Passengers - This Movie Doesn't Quite Space Rocks
Dir: Morten Tyldum
Starring Jennifer Lawrence, Chris Pratt, Michael Sheen, Laurence Fishburne, Andy Garcia
OK, so here’s the deal with Passengers (and are we the only ones who find it odd that they’re choosing to release a big budget science fiction movie five days after Rogue One?)
First up – great premise, well executed – Pratt’s everyman engineer finds himself in last-man-not-on earth territory as the only one of 5,000 passengers to wake up a mere thirty years into a 120 year journey to a new world. Unable to reset his cryogenic pod, he now faces the rest of his life alone aboard a huge spaceship (beautifully designed by the always inventive Guy Hendrix Dyas), with only Michael Sheen’s robot bar-tender for company. He subsequently spends the next year growing a large beard, walking around naked and drinking a hell of a lot. You know, as you do.
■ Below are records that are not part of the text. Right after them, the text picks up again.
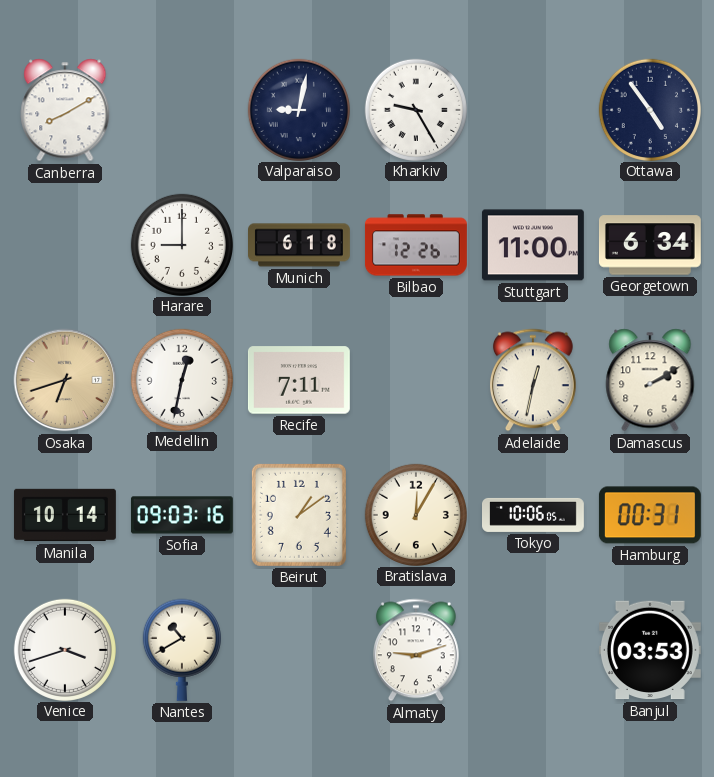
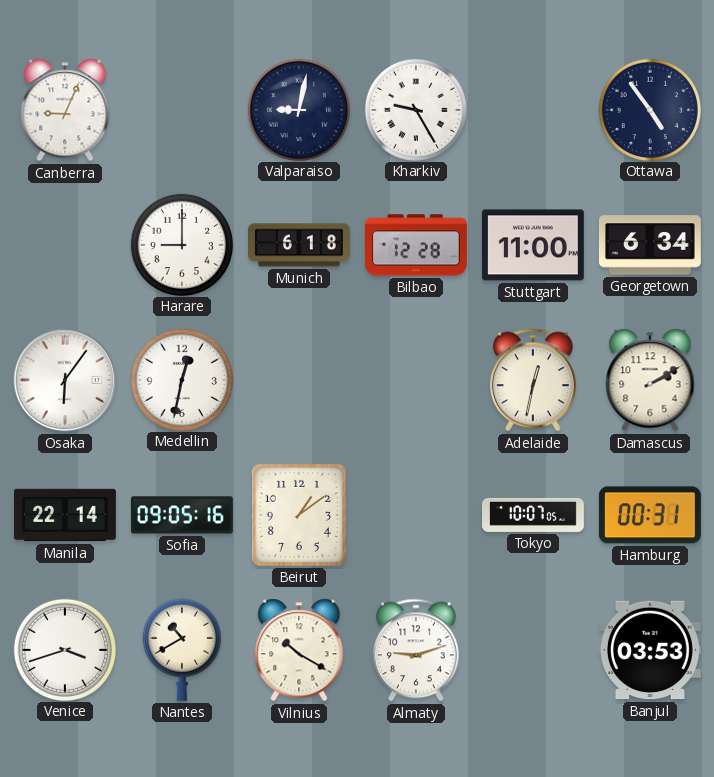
Canberra: 8:10 -> 9:04
Bilbao: 12:26 -> 12:28
Osaka: 6:42 -> 6:06
Osaka dial: champagne -> white
Recife: 7:11 -> none
Manila: 10:14 -> 22:14
Sofia: 09:03 -> 09:05
Bratislava: 12:05 -> none
Tokyo: 10:06 -> 10:07
Vilnius: none -> 10:20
Secondly, it then lands us in a huge ethical quandary, with the unexpected awakening of another passenger, in the form of the delectable Ms. Lawrence, someone who had this been the Titanic (and at times it feels like it wants to be) would definitely be from the upper decks as opposed to Pratt’s man from the future-space equivalent of steerage. The issues thrown up by the unexpected “arrival” of Lawrence are complex and lend the film a depth that it handles well. There has been some talk in early reviews about the lack of chemistry between its two fine-looking leads, but there is chemistry here, it’s just at times cautious and restrained, this is after all a courtship, not an instant romance.
Then, thirdly, the film leaps with a huge bound away from all the complexities and questions it seeks to raise, and the third act becomes a bit of a dud of an all out action movie, that loses just about all the goodwill the early parts of the movie has engendered. Laurence Fishburne shows up (if only for a little while) to explain why both he and the ship are dying, things blow up, gravity is lost (alongside gravitas) and director Tydum takes what was once interesting and wraps it all up in a big pile of generic.
So, good cast, nice early moments, then as the ship starts to explode so does the film as a whole. Still, if nothing else, it does convince that every bar should have a robot Michael Sheen.